Government funding will no longer be available for ‘unjustified’ new leasehold houses, in measures announced yesterday.
Communities secretary James Brokenshire MP made the call in a bid to continue tackling ‘unfair and abusive practices’ within the leasehold system, plans outlined earlier this year.
In December, then communities secretary Sajid Javid announced a ban on leasehold for almost all new builds.
Further measures announced yesterday include proposals for three-year minimum tenancy terms with a six-month break clause, to make renting more secure and help tenants to ‘put down roots.’
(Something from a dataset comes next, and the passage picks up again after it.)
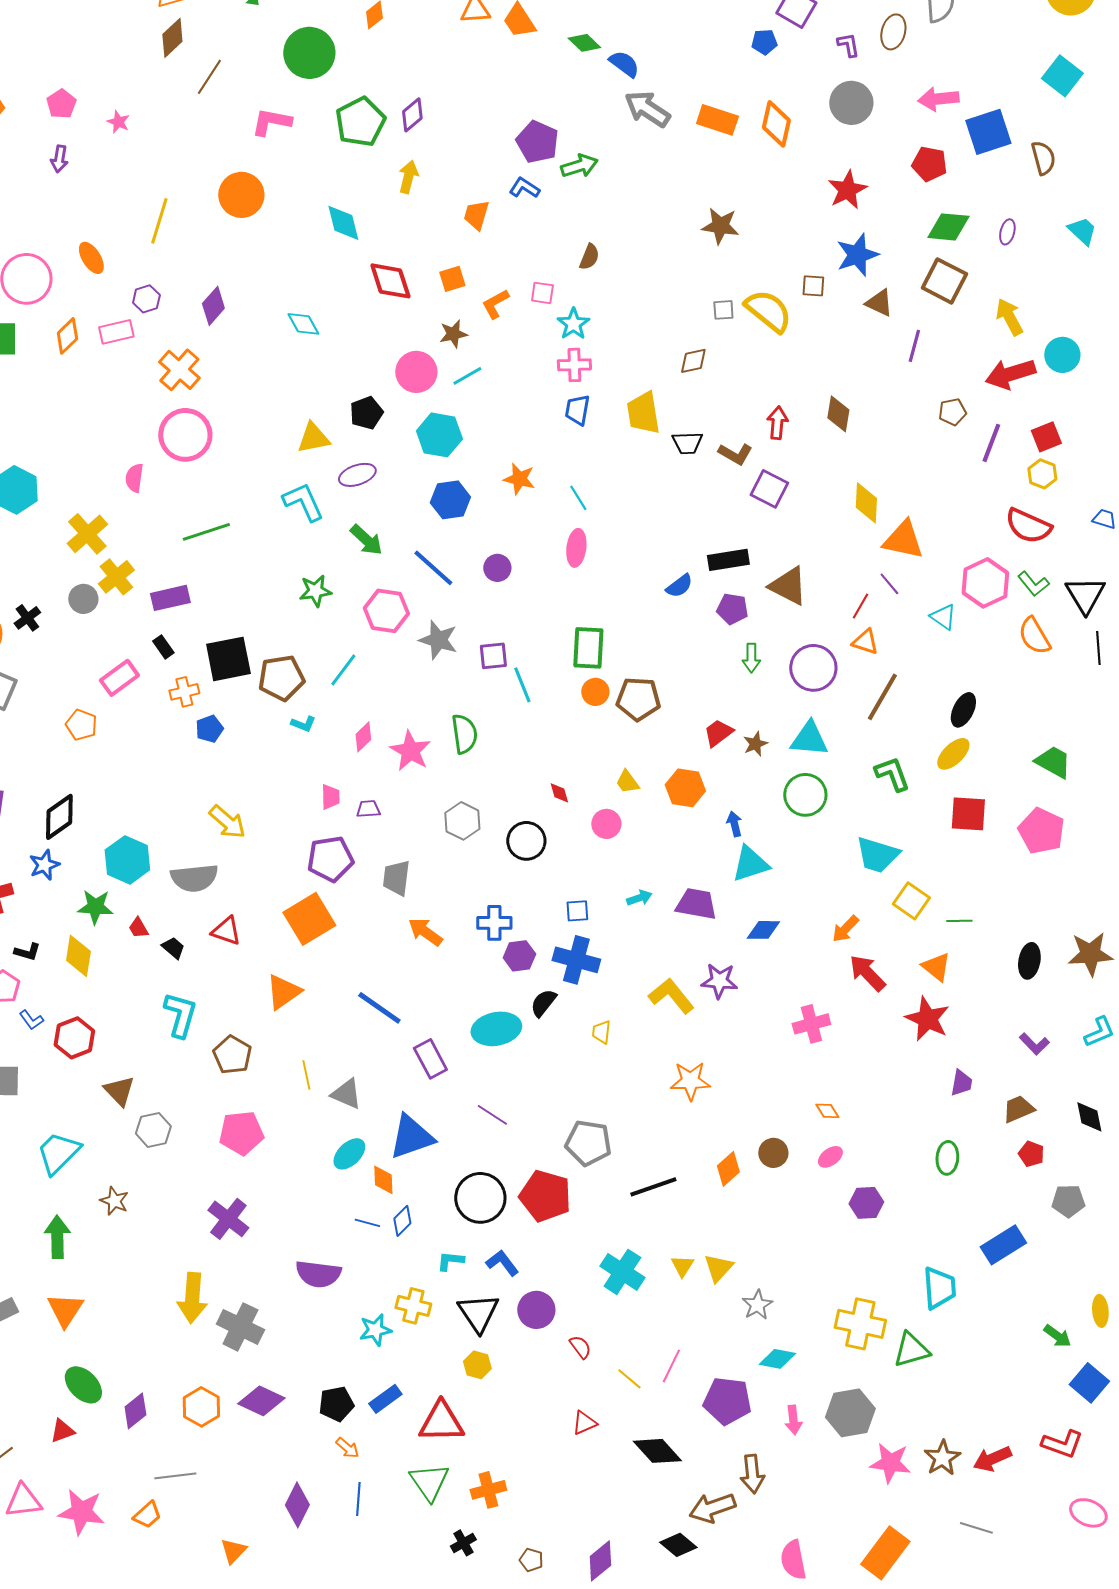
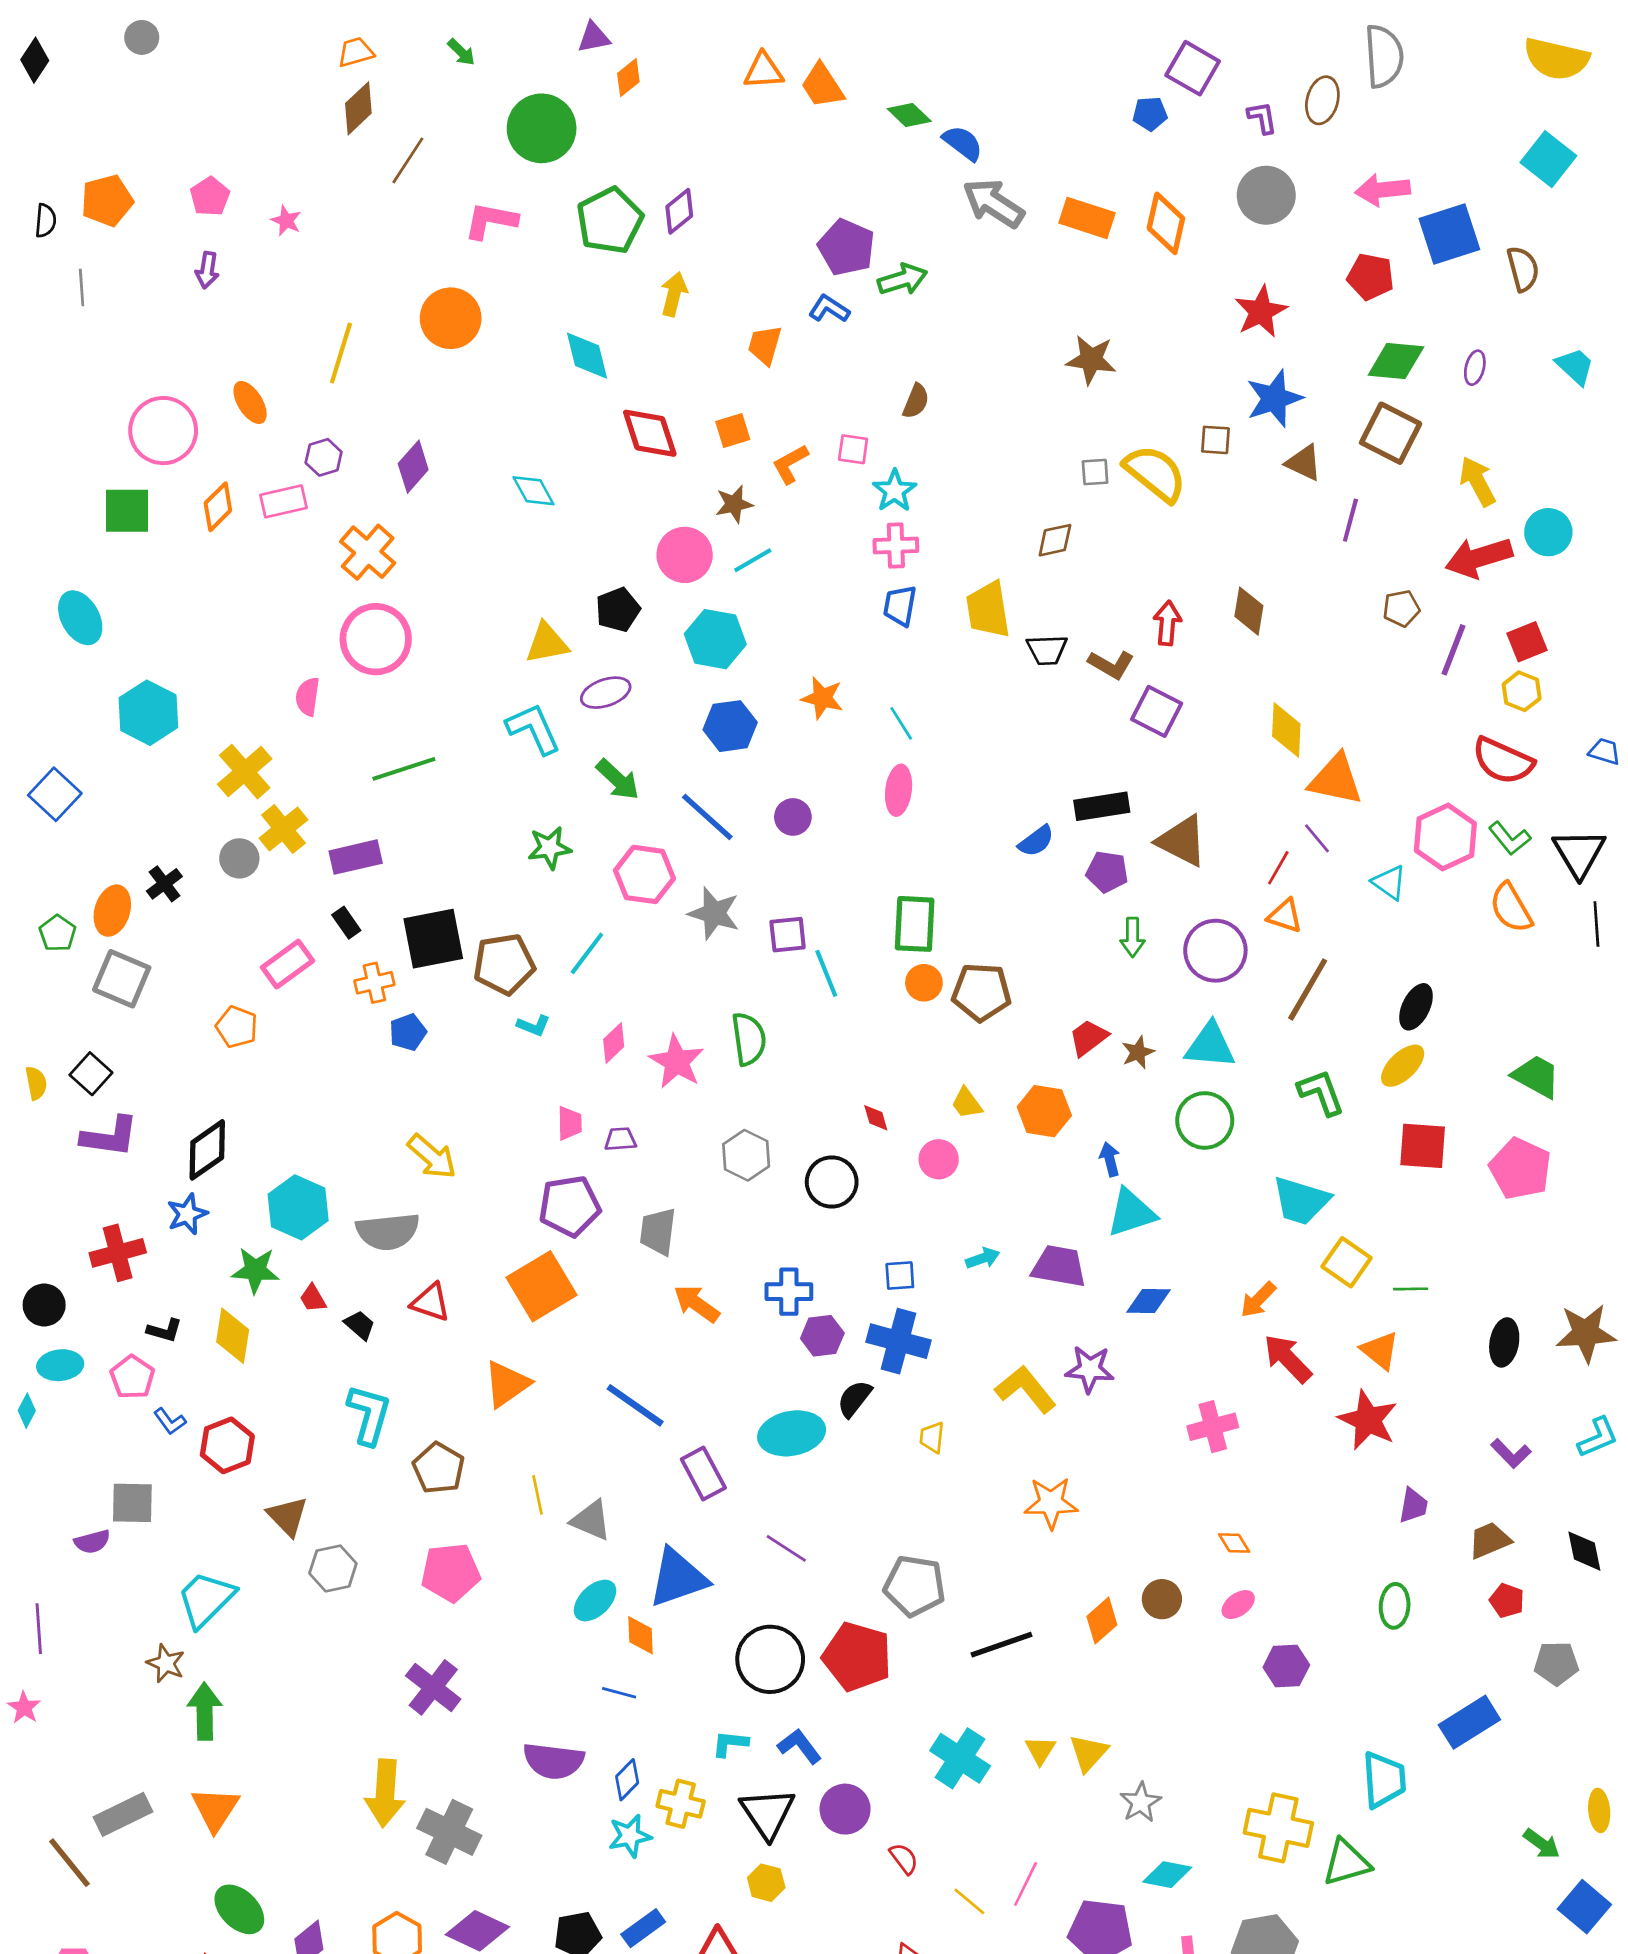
brown star: (114, 1201) -> (166, 1663), moved
blue diamond: (402, 1221) -> (627, 1780), moved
It also said £450m of funding would be released to speed up the delivery of homes on sites of surplus public sector land and to encourage pace and modern methods of construction as part of the building process.
A £100m community housing fund was also launched to deliver affordable housing to communities.
Brokenshire says: “We need to get everyone on board to build at scale and pace to build the homes this country needs.
“But this isn’t just about getting the numbers up. We don’t have to make a false choice between quality and quantity.
“It’s also about building places that people are happy to call home. Places where they can come together in strong, thriving communities for generations to come.”
The government is also working to make it cheaper and easier for existing leaseholders to buy-out their freehold and improve information available about redress for those consumers who face the most onerous terms.
Changes will also be made so that ground rents on new long leases – for both houses and flats – are set to zero.